Jetzt geh ich ins Kino!

Fassbinder and Schygulla on the Alexanderplatz set

Among the happiest experiences in my movie-going life was the discovery, when I was in college, of Rainer Werner Fassbinder’s work. The Bavarian auteur crammed 43 movies into his short life, and just after his death I saw 18 of them, not quite back-to-back, profiting not only from the commercial release of several of his blockbusters (The Marriage of Maria Braun, Querelle, Lola, Veronika Voss) but also from a retrospective we programmed at the Brown Film Society. Far from mourning the Meister, I was giddy, drunk with cinema. The pictures were like a bottomless box of assorted chocolates: I might not like one, but there was always another bonbon.

Some movies were brilliant; most were disturbing. Several of Fassbinder’s experiments with pacing and plot were frankly excruciating — Effi Briest bored me senseless, and (as I discovered when I saw it again here in Paris, a few years ago) it still does. At times I pitied his actors, whom he abused without evident remorse. (As he freely admitted, in the self-portrait, Beware of a Holy Whore.) Yet he also seemed to adore them, especially the actresses, and under his spell I adored them, too: the frosty Ingrid Caven, the inscrutable Irm Herrmann, the not-quite cuddly Brigitte Mira, and above all the seductive Hanna Schygulla. They pop up again and again, in film after film, in roles great and small, building up expectations and shifting, then destroying them. You can’t pin them down: Hausfrau one minute and carnivore the next, a Fassbinder actress never plays to type. Just as Fassbinder continually offers conflicting glimpses of his own sensibility in each picture.

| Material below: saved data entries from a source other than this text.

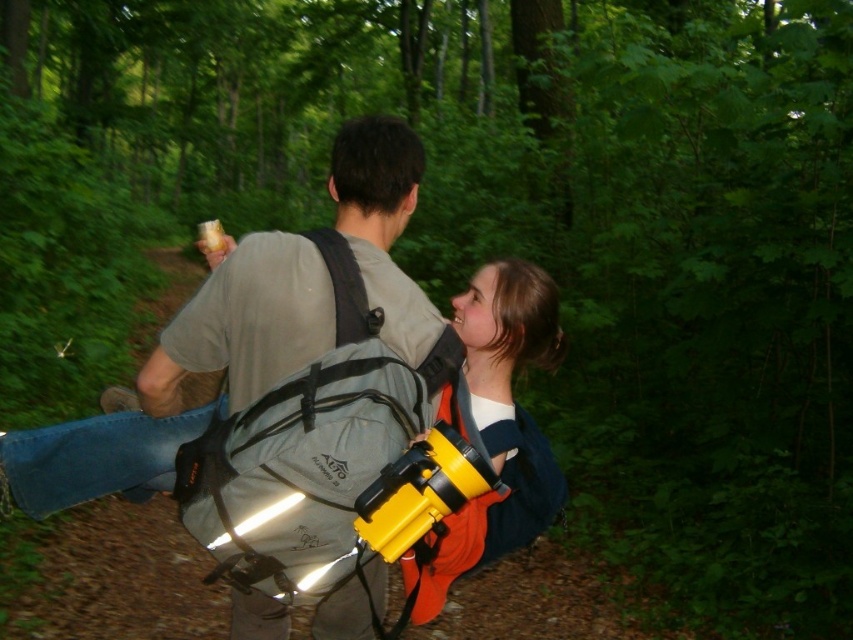 In the scene shown: Who is higher up, yellow matte camera at center or black fabric strap at upper center?

Positioned higher is black fabric strap at upper center.

The image size is (853, 640). I want to click on yellow matte camera at center, so click(x=321, y=408).

Where is `yellow matte camera at center`? yellow matte camera at center is located at coordinates (321, 408).

You are a GUI agent. You are given a task and a screenshot of the screen. Output one action in this format:
    pyautogui.click(x=<x>, y=<y>)
    Task: Click on the yellow matte camera at center
    This screenshot has height=640, width=853.
    Given the screenshot: What is the action you would take?
    pyautogui.click(x=321, y=408)

How much distance is there between yellow plastic camera at center and black fabric strap at upper center?

A distance of 39.68 centimeters exists between yellow plastic camera at center and black fabric strap at upper center.

Is point (523, 436) positioned before point (364, 296)?

No, (523, 436) is behind (364, 296).

Locate an element on the screen. The image size is (853, 640). yellow plastic camera at center is located at coordinates (498, 426).

From the picture: Who is lower down, yellow matte camera at center or yellow plastic camera at center?

yellow plastic camera at center is lower down.

Is yellow matte camera at center further to the viewer compared to yellow plastic camera at center?

No, it is in front of yellow plastic camera at center.

Measure the distance between yellow matte camera at center and camera.

They are 5.08 feet apart.

You are a GUI agent. You are given a task and a screenshot of the screen. Output one action in this format:
    pyautogui.click(x=<x>, y=<y>)
    Task: Click on the yellow matte camera at center
    The height and width of the screenshot is (640, 853).
    Given the screenshot: What is the action you would take?
    pyautogui.click(x=321, y=408) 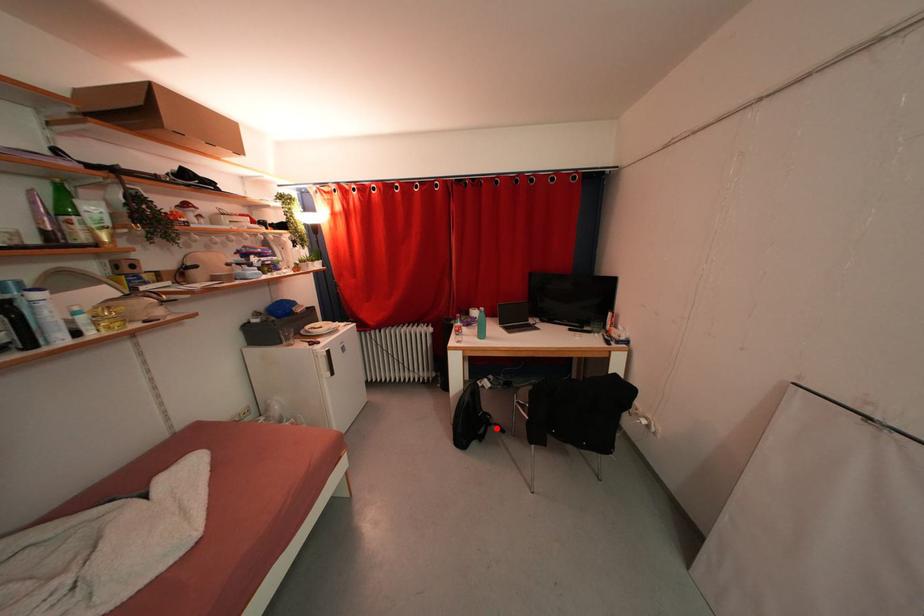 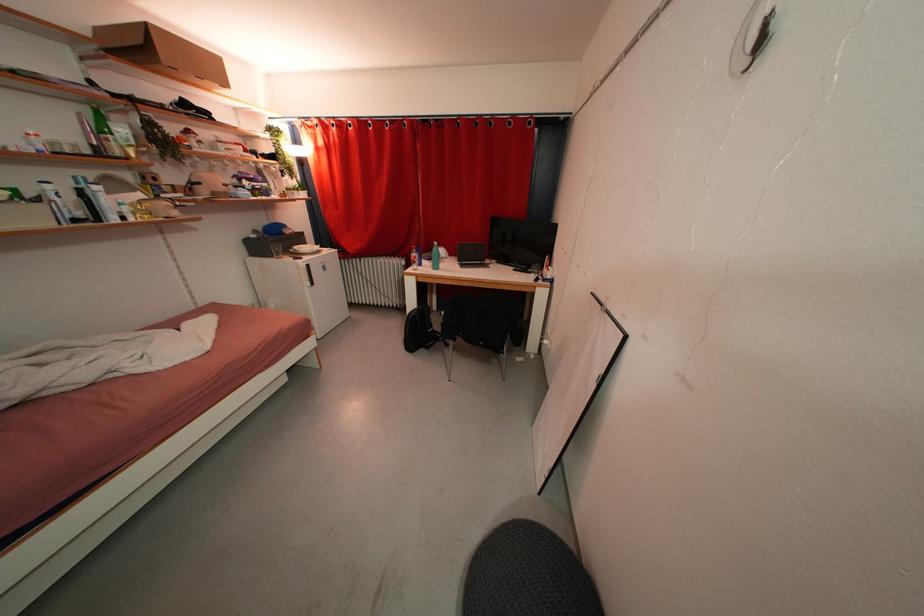 Question: I am providing you with two images of the same scene from different viewpoints. Image1 has a red point marked. In image2, the corresponding 3D location appears at what relative position? Reply with the corresponding letter.

Choices:
 (A) Closer
 (B) Farther

Answer: (B)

(The exception, curiously, was Jeanne Moreau, without question the greatest actress Fassbinder worked with — but in only one picture that added nothing to her already established, many-faceted appeal. I’d never seen Moreau before Querelle, but I didn’t “get” her until I saw her other pictures.)

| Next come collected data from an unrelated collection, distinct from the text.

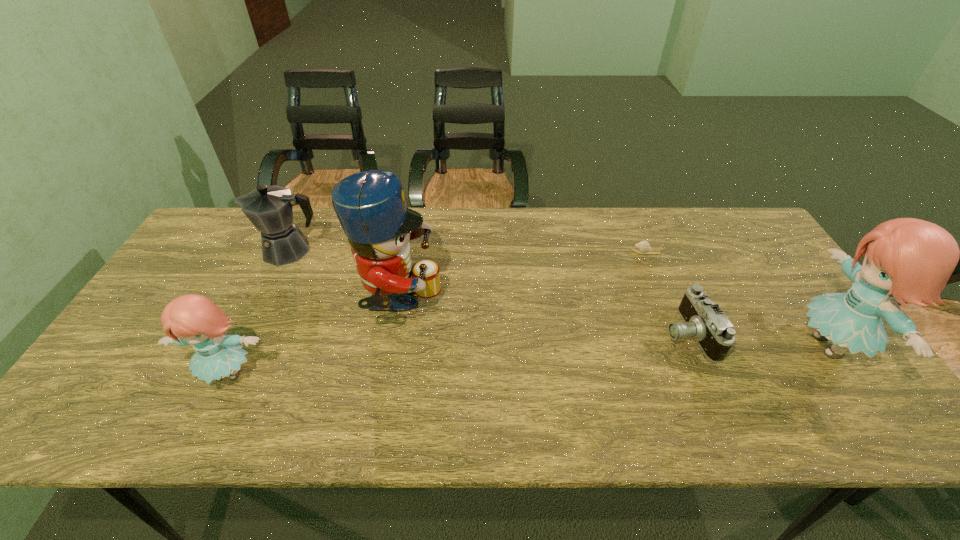 The width and height of the screenshot is (960, 540). In order to click on vacant space that satisfies the following two spatial constraints: 1. on the front-facing side of the rightmost object; 2. on the front-facing side of the left doll in this screenshot , I will do `click(849, 374)`.

The width and height of the screenshot is (960, 540). Find the location of `free location that satisfies the following two spatial constraints: 1. on the front-facing side of the nutcracker; 2. on the front-facing side of the shorter doll`. free location that satisfies the following two spatial constraints: 1. on the front-facing side of the nutcracker; 2. on the front-facing side of the shorter doll is located at coordinates (387, 374). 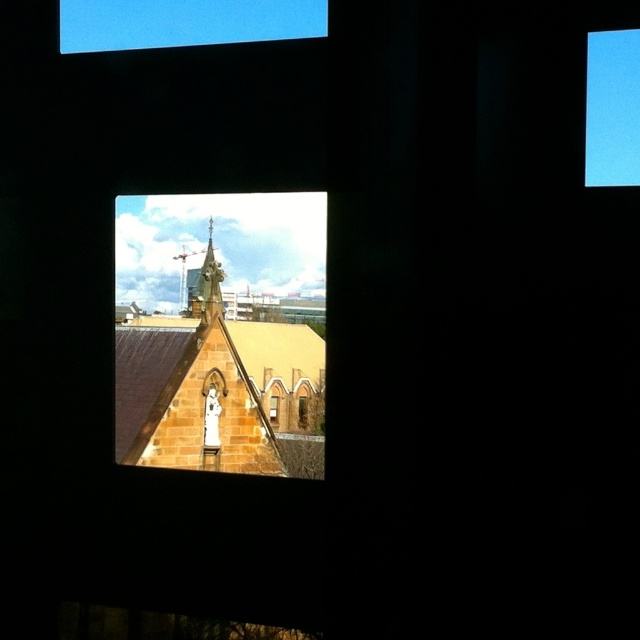 You are an architect evaluating the structural integrity of the brown stone church at center and the transparent glass window at lower center. Based on their heights, which one might require additional support due to its greater height?

The brown stone church at center has a greater height compared to the transparent glass window at lower center, so it might require additional support due to its greater height. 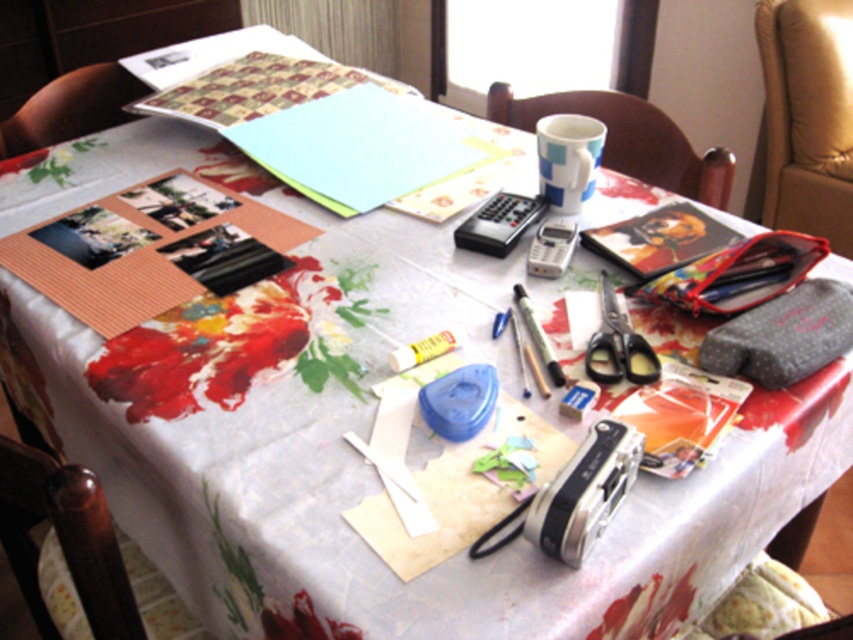 You are sitting at the table and want to move to the brown wood chair at lower left. Which direction should you move relative to the wooden chair at upper left?

The brown wood chair at lower left is positioned on the right side of the wooden chair at upper left, so you should move to the right relative to the wooden chair at upper left to reach the brown wood chair at lower left. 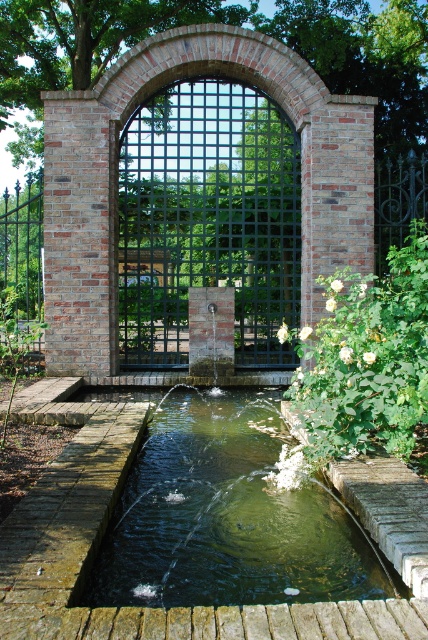 You are standing outside the garden and see the green metal gate at center and white matte flowers at right. Which object is closer to you?

The green metal gate at center is closer to you because the white matte flowers at right is behind it.

You are a gardener who wants to place a decorative statue that is 36 inches wide between the clear glass pond at center and the white matte flowers at right. Can the statue fit in the space between them without overlapping either object?

The clear glass pond at center and white matte flowers at right are 35.67 inches apart. Since the statue is 36 inches wide, it cannot fit in the space between them without overlapping either object.

You are standing in the garden and want to exit through the green metal gate at center. Based on the coordinates provided, is the gate located closer to the top or bottom of the image?

The green metal gate at center is located at coordinates point (208, 220), which places it closer to the bottom of the image since the y coordinate is less than 0.5.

Fassbinder’s movies challenged my aesthetics, not only in their sometimes glacial pacing but also in their inventive camera work, their utter lack of sentimentality, their dizzying contrasts between riotous color schemes in one picture and stark black and white in another. He challenged my thinking — perhaps most especially in those cases where the fog of my naiveté prevented my understanding precisely what was going on. Fassbinder was a kinky guy, and I was very green. Fassbinder critiqued political philosophies I’d never heard of; adapted authors I’d never read; reflected ethnic, national and economic tensions beyond my comprehension. But then, Schygulla once told Susan Sontag that Fassbinder “was looking for something beyond comprehension.” Maybe I was the ideal audience. I’m not sure there’s a single picture in his oeuvre that depicts a world I’d ever seen before.

He warned us, again and again, that he was self-destructive: sometimes he acted in his own films, and you could see the damage he did to his body. He was puffy, decaying. He seemed to crank out so many movies (and plays, too) because he knew he didn’t have much time. And he was right. He died at the age of 37, in 1982.

But there’s an asterisk to that tally: one of those films is actually a television miniseries, Berlin Alexanderplatz, 14 episodes first broadcast in 1980. Though the series was screened in Manhattan moviehouses and turned up on New York television at least once, I was never able to see it. Until now.

The Grand Rex, a landmark Art Deco picture palace that opened in 1932, is screening the entire series in a two-day marathon this weekend. And I’m going. Sometime around Sunday evening, my German should be substantially improved. Wish me luck.